---------- Data extracts
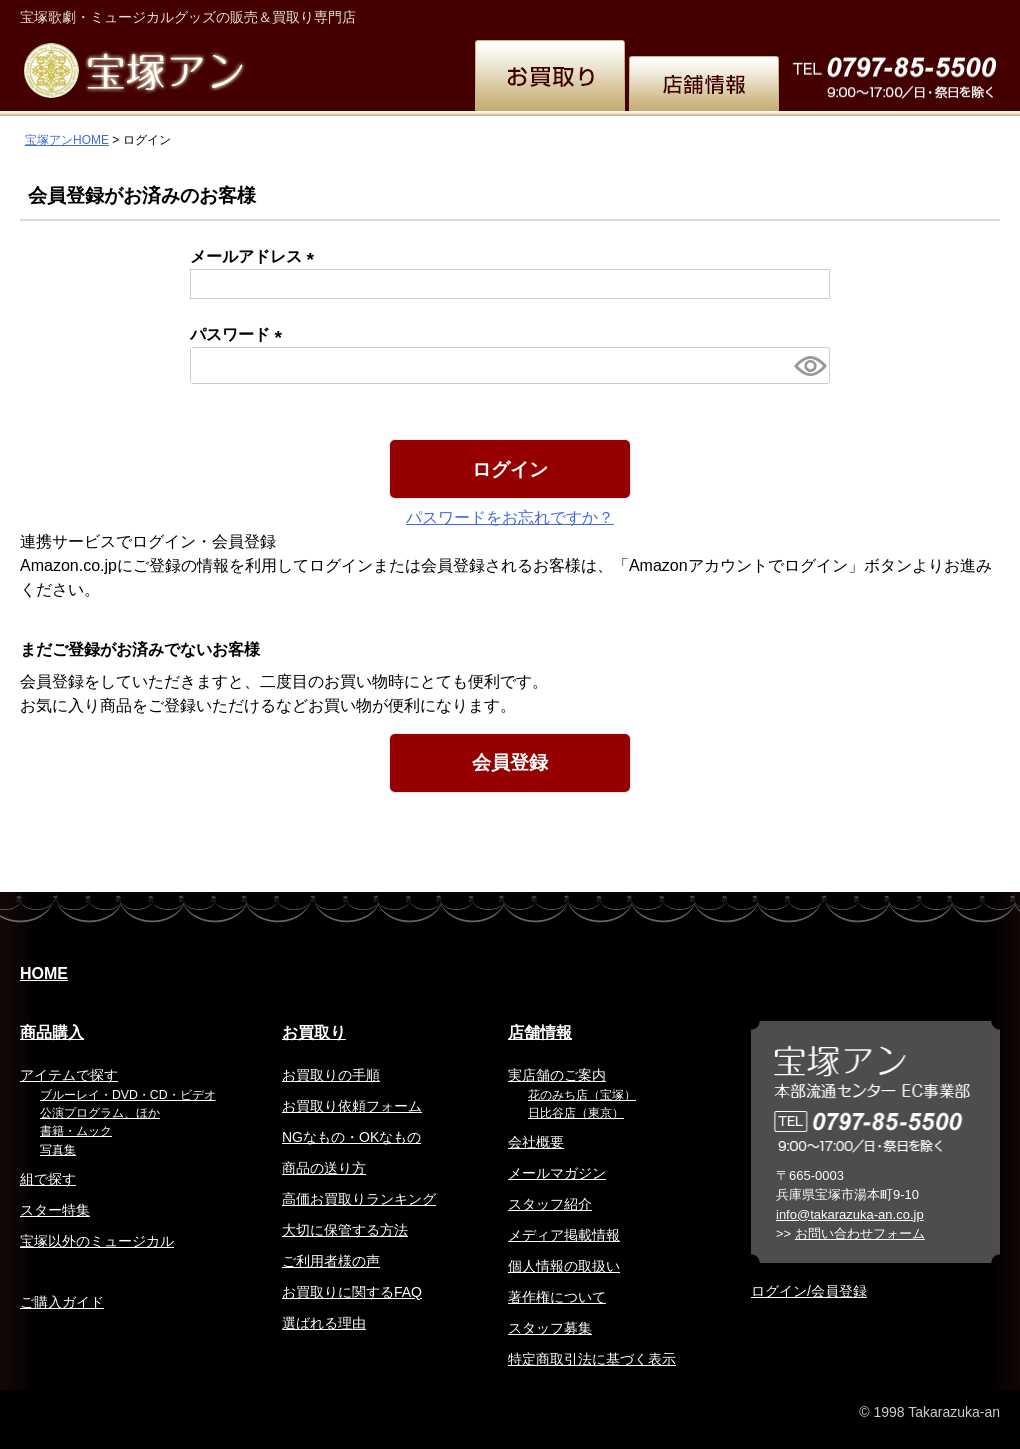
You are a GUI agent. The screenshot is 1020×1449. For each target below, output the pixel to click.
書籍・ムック (76, 1131)
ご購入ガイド (62, 1302)
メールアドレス (256, 256)
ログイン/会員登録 (809, 1291)
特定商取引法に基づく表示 (592, 1359)
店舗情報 (540, 1032)
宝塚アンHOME (67, 140)
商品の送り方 (324, 1168)
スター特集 (55, 1210)
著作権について (557, 1297)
--------------------
--- Work required ---
Could you retype the whole listing word for word, minus its pictures?

--- Answer for this exercise ---
You are a GUI agent. The screenshot is 1020×1449. For each target below, output the pixel to click.
書籍・ムック (76, 1131)
ご購入ガイド (62, 1302)
メールアドレス (256, 256)
ログイン/会員登録 (809, 1291)
特定商取引法に基づく表示 (592, 1359)
店舗情報 (540, 1032)
宝塚アンHOME (67, 140)
商品の送り方 (324, 1168)
スター特集 (55, 1210)
著作権について (557, 1297)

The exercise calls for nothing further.